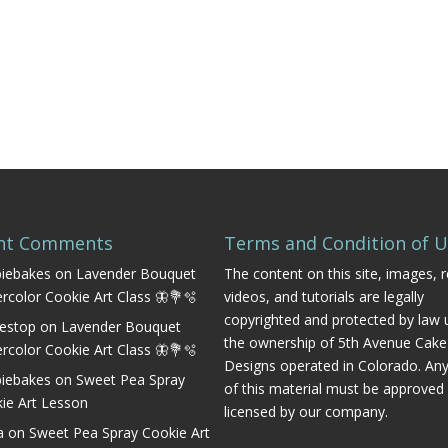
nt Comments
Terms and Condition of 
iebakes
on
Lavender Bouquet
The content on this site, images, r
rcolor Cookie Art Class 🦋💐🫧
videos, and tutorials are legally
copyrighted and protected by law 
estop
on
Lavender Bouquet
the ownership of 5th Avenue Cake
rcolor Cookie Art Class 🦋💐🫧
Designs operated in Colorado. An
iebakes
on
Sweet Pea Spray
of this material must be approved
ie Art Lesson
licensed by our company.
a
on
Sweet Pea Spray Cookie Art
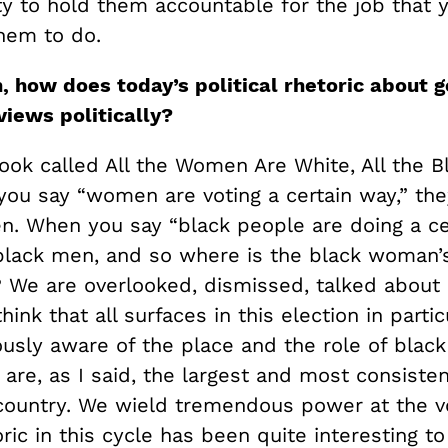
ty to hold them accountable for the job that 
hem to do.
 how does today’s political rhetoric about 
views politically?
ook called All the Women Are White, All the B
ou say “women are voting a certain way,” th
. When you say “black people are doing a cer
lack men, and so where is the black woman’s
? We are overlooked, dismissed, talked about 
think that all surfaces in this election in partic
ously aware of the place and the role of bla
re, as I said, the largest and most consisten
 country. We wield tremendous power at the v
ric in this cycle has been quite interesting t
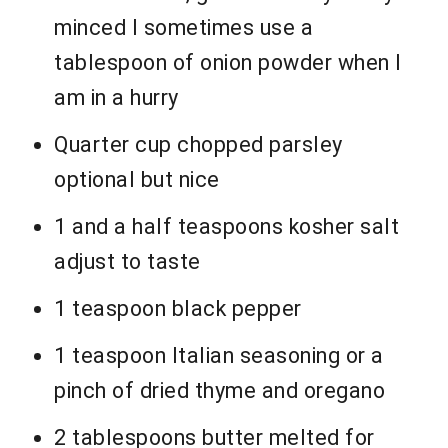
minced I sometimes use a
tablespoon of onion powder when I
am in a hurry
Quarter cup chopped parsley
optional but nice
1 and a half teaspoons kosher salt
adjust to taste
1 teaspoon black pepper
1 teaspoon Italian seasoning or a
pinch of dried thyme and oregano
2 tablespoons butter melted for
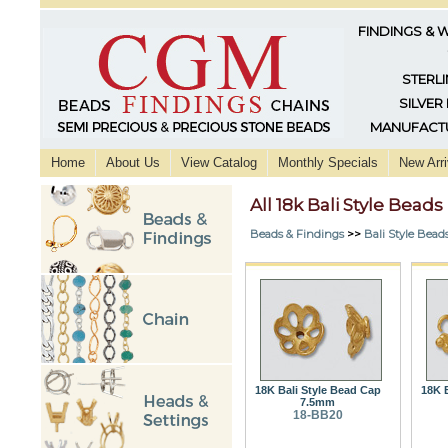
FINDINGS & 
STERLI
SILVER
MANUFACTU
Home
About Us
View Catalog
Monthly Specials
New Arri
All 18k Bali Style Beads
Beads & Findings
>>
Bali Style Bead
18K Bali Style Bead Cap
18K B
7.5mm
18-BB20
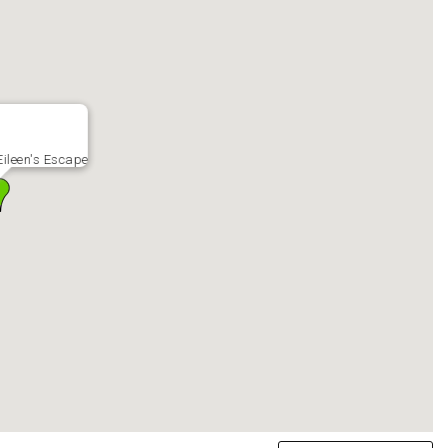
ileen's Escape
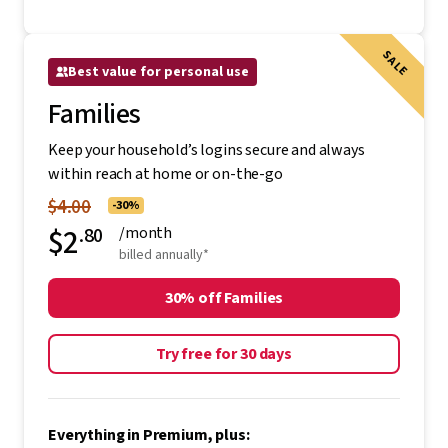
SALE
Best value for personal use
Families
Keep your household’s logins secure and always
within reach at home or on-the-go
$4.00
-30%
$2
.80
/month
billed annually*
30% off Families
Try free for 30 days
Everything in Premium, plus:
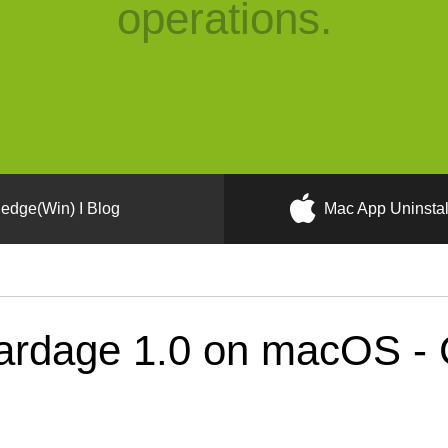
operations.
edge(Win) I Blog
Mac App Uninstal
rdage 1.0 on macOS - C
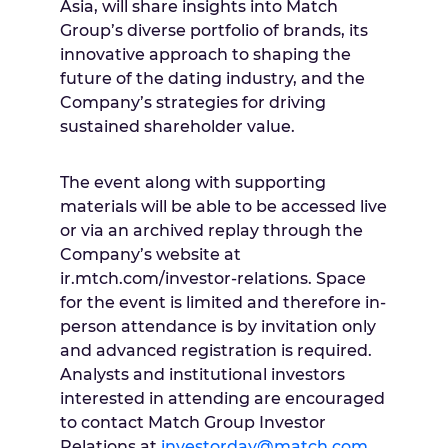
Asia, will share insights into Match
Group’s diverse portfolio of brands, its
innovative approach to shaping the
future of the dating industry, and the
Company’s strategies for driving
sustained shareholder value.
The event along with supporting
materials will be able to be accessed live
or via an archived replay through the
Company’s website at
ir.mtch.com/investor-relations. Space
for the event is limited and therefore in-
person attendance is by invitation only
and advanced registration is required.
Analysts and institutional investors
interested in attending are encouraged
to contact Match Group Investor
Relations at
investorday@match.com
.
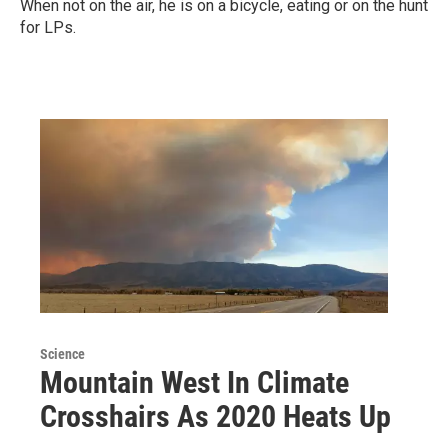
When not on the air, he is on a bicycle, eating or on the hunt
for LPs.
Science
Mountain West In Climate
Crosshairs As 2020 Heats Up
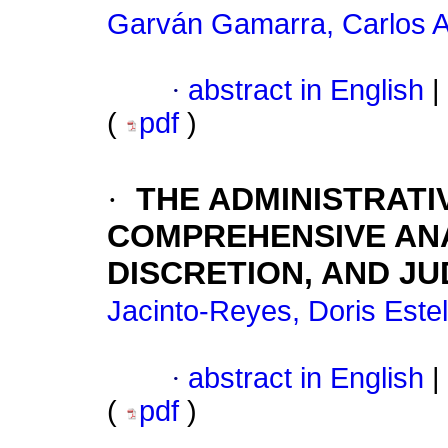
Garván Gamarra, Carlos A
·
abstract in English
|
(
pdf
)
·
THE ADMINISTRATI
COMPREHENSIVE ANA
DISCRETION, AND JU
Jacinto-Reyes, Doris Este
·
abstract in English
|
(
pdf
)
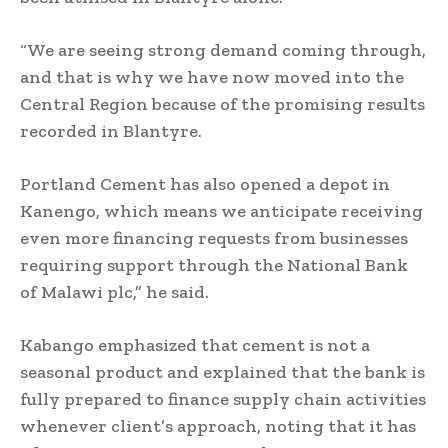
“We are seeing strong demand coming through,
and that is why we have now moved into the
Central Region because of the promising results
recorded in Blantyre.
Portland Cement has also opened a depot in
Kanengo, which means we anticipate receiving
even more financing requests from businesses
requiring support through the National Bank
of Malawi plc,” he said.
Kabango emphasized that cement is not a
seasonal product and explained that the bank is
fully prepared to finance supply chain activities
whenever client’s approach, noting that it has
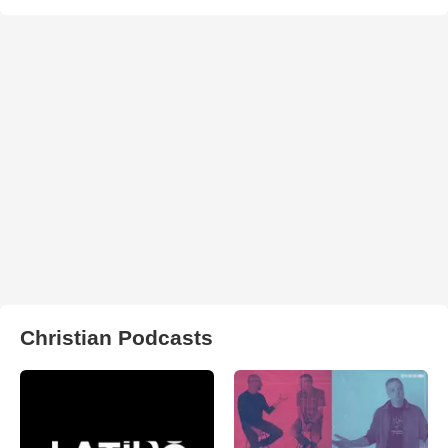
Christian Podcasts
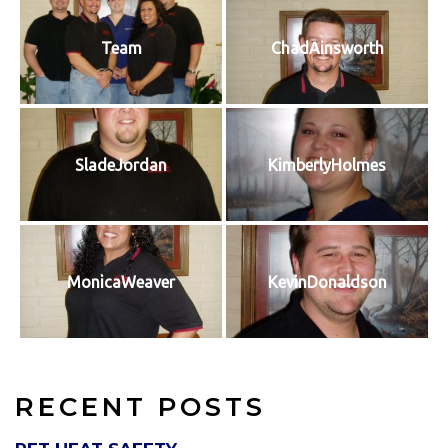
Team
ChadAinsworth
SladeJordan
KimberlyHolmes
MonicaWeaver
KevinDonaldson
RECENT POSTS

> [Your task] Output exactly, and with no pictures, the lines from the line that holds "Portland Cement has also opened a depot in" through the last line of the listing above.

> [Task response]
Portland Cement has also opened a depot in
Kanengo, which means we anticipate receiving
even more financing requests from businesses
requiring support through the National Bank
of Malawi plc,” he said.
Kabango emphasized that cement is not a
seasonal product and explained that the bank is
fully prepared to finance supply chain activities
whenever client’s approach, noting that it has
Christian Podcasts
Team
ChadAinsworth
SladeJordan
KimberlyHolmes
MonicaWeaver
KevinDonaldson
RECENT POSTS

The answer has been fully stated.